Let $K$ be an field extension of $F$. Then I know there is a theorem that says: $K$ is a splitting field of some polynomial over $F$ iff $K$ over $F$ is finite and normal. (Here the normal means every polynomial in $F[x]$ has a root then have all roots.)
Now, $\Bbb Q(\sqrt[3]{2})$ does not have all roots of $x^3-2$, so it is not normal. Is it possible that $\Bbb Q(\sqrt[3]{2})$ has all roots of some polynomial $p(x)$, but these roots are all not in $\Bbb Q$?
On
No.
First, such a polynomial $p(x)$ would have to be irreducible over $\mathbb Q$. If it wasn't, it would split into factors at least one of which would be linear. This would yield a root in $\mathbb Q$.

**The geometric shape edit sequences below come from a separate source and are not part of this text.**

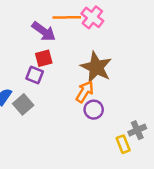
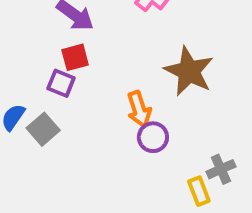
brown star: (96, 67) -> (189, 71), moved
orange arrow: (85, 92) -> (139, 109), turned 130

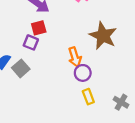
gray cross: (221, 169) -> (121, 102), moved, turned -35
yellow rectangle: (199, 191) -> (88, 97), moved

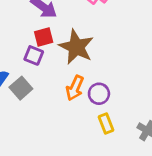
brown star: (103, 36) -> (76, 47), moved
orange arrow: (75, 57) -> (75, 88), moved, turned 42

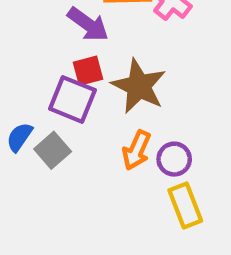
purple square: (34, 55) -> (72, 99), size x1.5
yellow rectangle: (106, 123) -> (185, 205), size x1.4

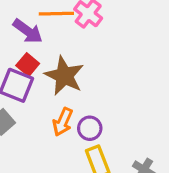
red square: (88, 71) -> (28, 65), turned -35

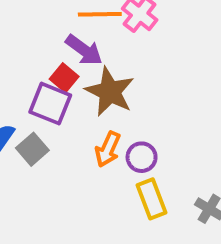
purple arrow: (28, 31) -> (84, 50), moved

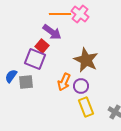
brown star: (110, 92) -> (86, 60), moved
gray square: (32, 149) -> (26, 82), turned 35

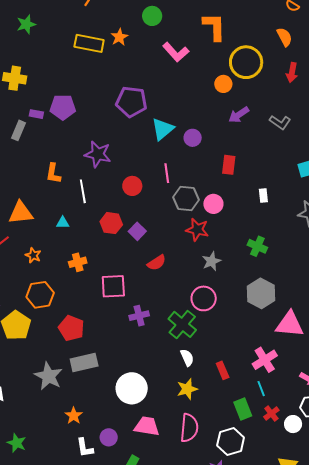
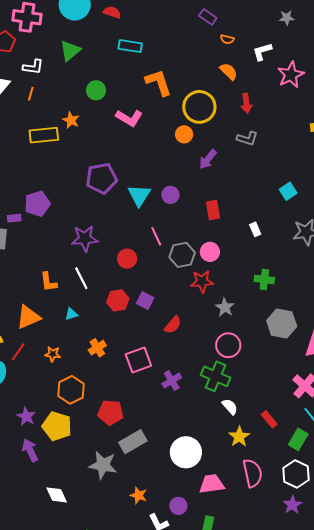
gray L-shape: (280, 122) -> (247, 138), moved
orange L-shape: (53, 173) -> (49, 282), moved
red rectangle: (223, 370) -> (269, 419), moved
green rectangle: (243, 409) -> (298, 439), turned 70

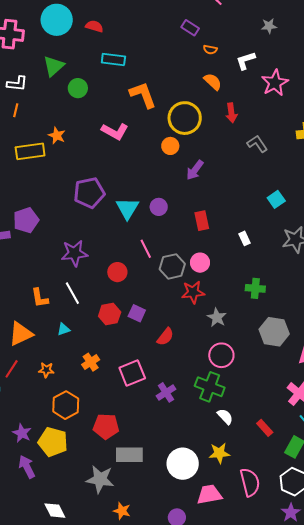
green circle: (96, 90) -> (78, 88), moved
gray L-shape: (247, 138) -> (257, 144), moved, turned -140
yellow star: (239, 437) -> (219, 453), moved, turned 30
gray rectangle: (133, 442) -> (129, 455), turned 32
orange star: (139, 495) -> (122, 511), moved

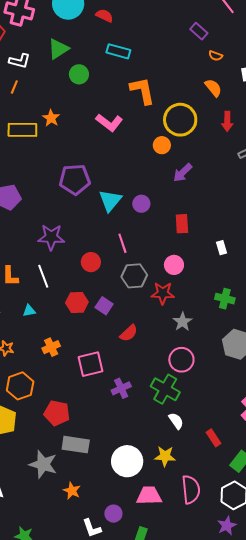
gray hexagon: (172, 266) -> (134, 276), moved
orange star: (122, 511) -> (72, 491), moved

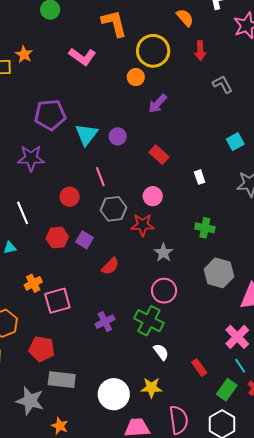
red rectangle: (182, 224) -> (159, 155), turned -42
purple star: (51, 237) -> (31, 158), moved
pink square: (91, 364) -> (57, 301), moved

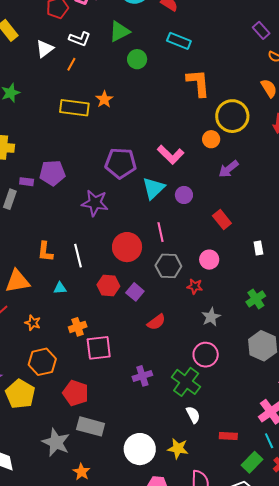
pink L-shape: (82, 57) -> (171, 155), moved
red circle: (70, 197) -> (127, 247), size x1.5
red star: (143, 225) -> (195, 286), size x0.7
green cross: (205, 228) -> (256, 299), turned 36
red rectangle: (199, 367) -> (228, 436), turned -60

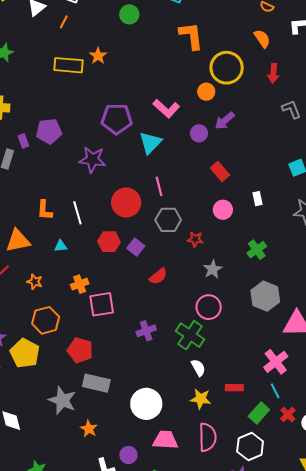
purple rectangle: (27, 182) -> (23, 141), turned 64
purple circle: (184, 195) -> (199, 133), moved
pink circle: (209, 260) -> (223, 210), moved
yellow star: (178, 448) -> (201, 399), moved

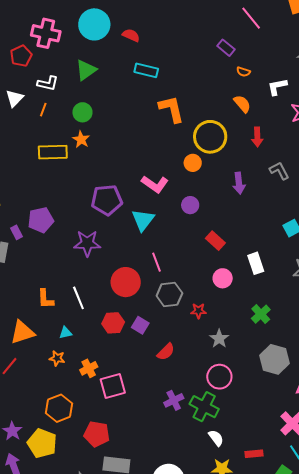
green circle: (129, 14) -> (82, 112), moved
purple arrow: (225, 121) -> (239, 183), moved, turned -50
white rectangle: (258, 199) -> (256, 263), size x1.5
orange star: (35, 282) -> (57, 358), moved
purple cross: (146, 331) -> (174, 400), moved

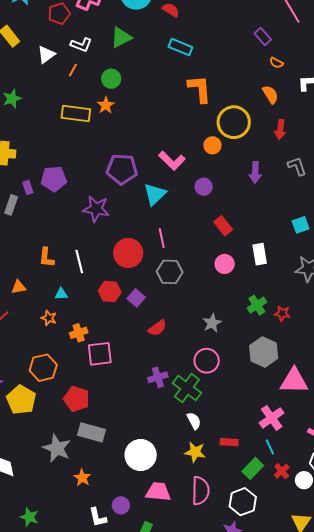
red star: (198, 311) -> (282, 313), moved
orange triangle: (22, 332) -> (19, 287), size x0.6

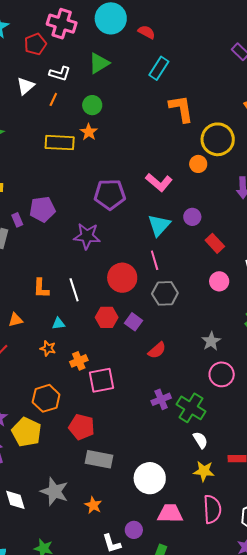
cyan rectangle: (180, 47) -> (159, 68), turned -75
purple circle: (204, 187) -> (192, 217), moved
cyan triangle: (155, 194) -> (159, 225), moved
pink circle: (207, 361) -> (222, 374), moved
gray star: (57, 448) -> (54, 492), moved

If $p(x)$ is such an irreducible polynomial, then we have that $\mathbb Q (^3 \! \sqrt2)$ contains the splitting field of $p(x)$. But this extension has no intermediate extensions. (By multiplicity of degrees of extensions).

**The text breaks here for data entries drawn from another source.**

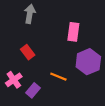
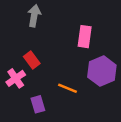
pink cross: (14, 80) -> (16, 78), moved
purple rectangle: (33, 90) -> (38, 104), turned -56

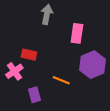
gray arrow: (34, 16) -> (47, 14), moved
red rectangle: (32, 60) -> (29, 55), turned -40

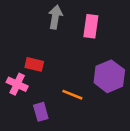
pink rectangle: (77, 33) -> (91, 26), moved
pink cross: (14, 71) -> (17, 84), turned -30

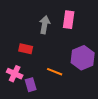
gray arrow: (55, 17) -> (45, 25), moved
pink cross: (17, 84) -> (15, 74), moved

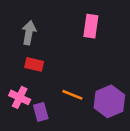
gray arrow: (45, 25) -> (29, 33), moved
purple hexagon: (83, 58) -> (109, 101), moved

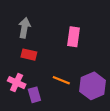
pink rectangle: (91, 26) -> (74, 37), moved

So $\mathbb Q (^3 \! \sqrt2)$ becomes the splitting field for an irreducible polynomial over $\mathbb Q$, which makes it a normal extension. But we know that this isn't the case - The polynomial $x^3 - 2$ has only one root here, out of the three possible.
They'd all have to be $\notin \mathbb Q$, as otherwise $p$ would be reducible.